4. Using electrogastrography to measure signals from the stomach non-invasively in the fMRI scanner

The stomach continuously produces a 0.05 Hz electrical oscillation (i.e. 1 cycle every 20 seconds), which serves to pace the stomach contractions necessary for digestion. This so-called gastric rhythm can be measured non-invasively by placing electrodes over the abdomen, a technique known as the electrogastrogram. This electrophysiological technique can be safely incorporated during fMRI recordings by using MRI-compatible electrodes and amplifiers of the same type used to measure electrocardiography or electromyography. While common in the field of gastroenterology, electrogastrography has yet to gain wider adoption in the field of cognitive neuroscience. The objective of this educational talk is thus to introduce the electrogastrography technique, as well as its potential applications for cognitive neuroscience. During the talk, I will review the physiological basis of the gastric rhythm, and provide an overview of brain-stomach anatomical pathways. I will then present the standard practices to acquire, analyze and interpret the electrogastrogram inside the fMRI scanner.


Ignacio Rebollo, German Institute of Human Nutrition Potsdam-Rebrücke, Nuthetal 

5. Imaging and interpreting cerebrospinal fluid dynamics in the human brain

The movement of blood and cerebrospinal fluid (CSF) is essential for brain health. These dynamics are closely linked to neuronal activity and cognitive and vigilance states, and are an important consideration for fMRI analyses. In addition, due to the critical role of CSF in waste clearance and brain function, understanding its properties is important for cognitive and clinical neuroscience. This lecture will provide an overview of how fMRI can measure CSF flow and its coupling to hemodynamics. It will then discuss mechanistic theories for how CSF and waste clearance are carried out in the brain. It will also discuss how these CSF signals can influence standard fMRI studies through unintended effects, and how they can be analyzed in fMRI data more broadly. 

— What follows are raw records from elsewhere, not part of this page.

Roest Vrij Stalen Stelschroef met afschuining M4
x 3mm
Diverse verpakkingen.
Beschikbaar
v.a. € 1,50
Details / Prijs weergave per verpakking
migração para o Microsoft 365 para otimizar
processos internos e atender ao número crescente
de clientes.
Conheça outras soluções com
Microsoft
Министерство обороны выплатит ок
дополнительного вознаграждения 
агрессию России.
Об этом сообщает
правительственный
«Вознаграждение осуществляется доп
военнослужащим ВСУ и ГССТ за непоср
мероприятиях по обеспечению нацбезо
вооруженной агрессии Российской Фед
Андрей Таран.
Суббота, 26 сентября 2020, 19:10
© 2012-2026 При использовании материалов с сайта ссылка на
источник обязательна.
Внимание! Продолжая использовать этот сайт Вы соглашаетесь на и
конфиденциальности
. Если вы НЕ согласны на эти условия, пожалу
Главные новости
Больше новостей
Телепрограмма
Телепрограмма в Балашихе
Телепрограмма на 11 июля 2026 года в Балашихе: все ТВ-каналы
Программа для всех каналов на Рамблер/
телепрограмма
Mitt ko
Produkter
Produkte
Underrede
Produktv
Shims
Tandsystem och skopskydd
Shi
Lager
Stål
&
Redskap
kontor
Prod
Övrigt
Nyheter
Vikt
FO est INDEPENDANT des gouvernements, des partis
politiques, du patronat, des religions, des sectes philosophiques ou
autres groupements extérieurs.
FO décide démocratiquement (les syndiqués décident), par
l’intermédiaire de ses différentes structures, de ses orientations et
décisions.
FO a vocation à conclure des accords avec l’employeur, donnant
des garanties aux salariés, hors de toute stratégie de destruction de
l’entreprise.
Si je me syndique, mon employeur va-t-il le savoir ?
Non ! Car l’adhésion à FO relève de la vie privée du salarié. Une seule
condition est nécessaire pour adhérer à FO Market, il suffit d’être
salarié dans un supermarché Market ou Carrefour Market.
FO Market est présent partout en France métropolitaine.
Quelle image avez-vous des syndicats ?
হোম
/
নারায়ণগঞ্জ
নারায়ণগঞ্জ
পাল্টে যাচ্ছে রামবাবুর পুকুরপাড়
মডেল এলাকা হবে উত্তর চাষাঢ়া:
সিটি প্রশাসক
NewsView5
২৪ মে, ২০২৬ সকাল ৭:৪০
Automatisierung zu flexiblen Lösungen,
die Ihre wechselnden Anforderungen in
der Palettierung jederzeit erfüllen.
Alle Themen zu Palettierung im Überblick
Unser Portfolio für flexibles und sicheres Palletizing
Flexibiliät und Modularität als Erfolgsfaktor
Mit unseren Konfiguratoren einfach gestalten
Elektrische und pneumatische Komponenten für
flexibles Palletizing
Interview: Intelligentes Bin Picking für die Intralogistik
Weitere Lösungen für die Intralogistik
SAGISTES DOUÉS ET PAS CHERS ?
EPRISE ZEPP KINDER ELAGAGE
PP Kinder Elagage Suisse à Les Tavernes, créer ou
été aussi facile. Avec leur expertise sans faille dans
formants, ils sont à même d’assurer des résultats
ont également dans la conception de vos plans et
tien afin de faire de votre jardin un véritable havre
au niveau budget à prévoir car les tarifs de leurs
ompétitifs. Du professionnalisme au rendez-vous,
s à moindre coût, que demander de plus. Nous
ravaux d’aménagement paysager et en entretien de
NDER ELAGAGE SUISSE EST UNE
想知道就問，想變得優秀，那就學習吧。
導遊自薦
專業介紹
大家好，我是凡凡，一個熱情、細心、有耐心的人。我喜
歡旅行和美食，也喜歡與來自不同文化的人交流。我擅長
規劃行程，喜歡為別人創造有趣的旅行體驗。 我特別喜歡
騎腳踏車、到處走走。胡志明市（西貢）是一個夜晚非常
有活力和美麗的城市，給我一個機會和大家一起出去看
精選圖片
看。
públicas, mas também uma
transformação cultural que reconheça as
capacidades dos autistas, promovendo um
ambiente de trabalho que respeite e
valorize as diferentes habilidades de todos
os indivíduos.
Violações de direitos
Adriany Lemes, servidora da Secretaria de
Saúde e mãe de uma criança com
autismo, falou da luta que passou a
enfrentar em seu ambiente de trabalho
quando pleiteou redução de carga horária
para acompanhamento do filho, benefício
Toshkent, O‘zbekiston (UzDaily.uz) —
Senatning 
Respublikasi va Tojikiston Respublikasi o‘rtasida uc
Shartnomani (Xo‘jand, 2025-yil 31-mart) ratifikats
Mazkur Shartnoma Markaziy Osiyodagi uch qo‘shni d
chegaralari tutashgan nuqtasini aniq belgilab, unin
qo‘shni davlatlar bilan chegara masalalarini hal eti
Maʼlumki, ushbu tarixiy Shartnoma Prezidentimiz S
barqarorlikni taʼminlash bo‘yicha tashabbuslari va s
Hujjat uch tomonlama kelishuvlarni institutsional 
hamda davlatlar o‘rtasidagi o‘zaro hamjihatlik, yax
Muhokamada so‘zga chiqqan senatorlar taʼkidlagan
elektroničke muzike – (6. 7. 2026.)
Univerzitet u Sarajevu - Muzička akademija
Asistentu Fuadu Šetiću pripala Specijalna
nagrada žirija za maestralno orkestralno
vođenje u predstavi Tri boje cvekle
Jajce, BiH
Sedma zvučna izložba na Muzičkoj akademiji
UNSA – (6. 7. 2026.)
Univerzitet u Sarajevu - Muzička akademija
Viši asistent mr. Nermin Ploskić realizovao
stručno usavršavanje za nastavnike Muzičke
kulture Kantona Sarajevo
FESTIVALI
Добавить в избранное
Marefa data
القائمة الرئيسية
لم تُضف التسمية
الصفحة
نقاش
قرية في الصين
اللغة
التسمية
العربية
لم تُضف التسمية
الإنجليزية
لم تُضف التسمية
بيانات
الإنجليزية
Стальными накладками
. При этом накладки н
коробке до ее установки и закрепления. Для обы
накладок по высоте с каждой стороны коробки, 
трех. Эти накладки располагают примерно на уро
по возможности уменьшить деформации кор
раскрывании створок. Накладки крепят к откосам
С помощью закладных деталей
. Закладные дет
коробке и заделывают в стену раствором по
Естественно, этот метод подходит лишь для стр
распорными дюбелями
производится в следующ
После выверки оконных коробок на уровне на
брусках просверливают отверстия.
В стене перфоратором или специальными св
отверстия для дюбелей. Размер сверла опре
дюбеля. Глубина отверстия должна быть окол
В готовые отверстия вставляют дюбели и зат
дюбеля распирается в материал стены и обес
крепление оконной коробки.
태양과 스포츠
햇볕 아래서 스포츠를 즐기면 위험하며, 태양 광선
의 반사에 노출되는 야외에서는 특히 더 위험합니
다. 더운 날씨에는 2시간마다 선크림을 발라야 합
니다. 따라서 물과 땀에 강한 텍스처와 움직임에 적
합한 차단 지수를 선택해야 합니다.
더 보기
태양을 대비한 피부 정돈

Laura Lewis, Massachusetts Institute of Technology Cambridge, MA 
United States

6. Contributions of the Autonomic Nervous System to Brain Dynamics During Sleep and Wake

It is well known that part of the fMRI signals variance is associated with fluctuations in systemic physiology, encompassing cardiac rate, respiration, and peripheral physiology. Recent research has revealed significant correlations between peripheral vascular tone, serving as a proxy for sympathetic activity, global fMRI signals, and autonomic arousals during light sleep. Additionally, investigations into the pulsatile movement and dynamics of cerebrospinal fluid (CSF) during sleep have unveiled its role in metabolic waste removal. These CSF pulsations may be induced by direct pressure effects from cardiac and respiratory cycles. For instance, deep inspirations altering intravascular CO2 can result in cerebral blood volume changes, inducing CSF pulsations through an autonomic pathway accompanied by variations in vascular tone during alert conditions. This pathway introduces a new dimension, illustrating the variability of sympathetic activity triggered by diverse stimuli, such as emotional and mental stress.
This educational talk will review recent findings emphasizing the potential to isolate respiratory-related fluctuations, such as CO2, from contributions of sympathetic activity to the fMRI signal. Furthermore, we will see how metrics like PPG amplitude and pupil diameter can serve as “autonomic regressors”, enhancing the interpretation of fMRI-based studies.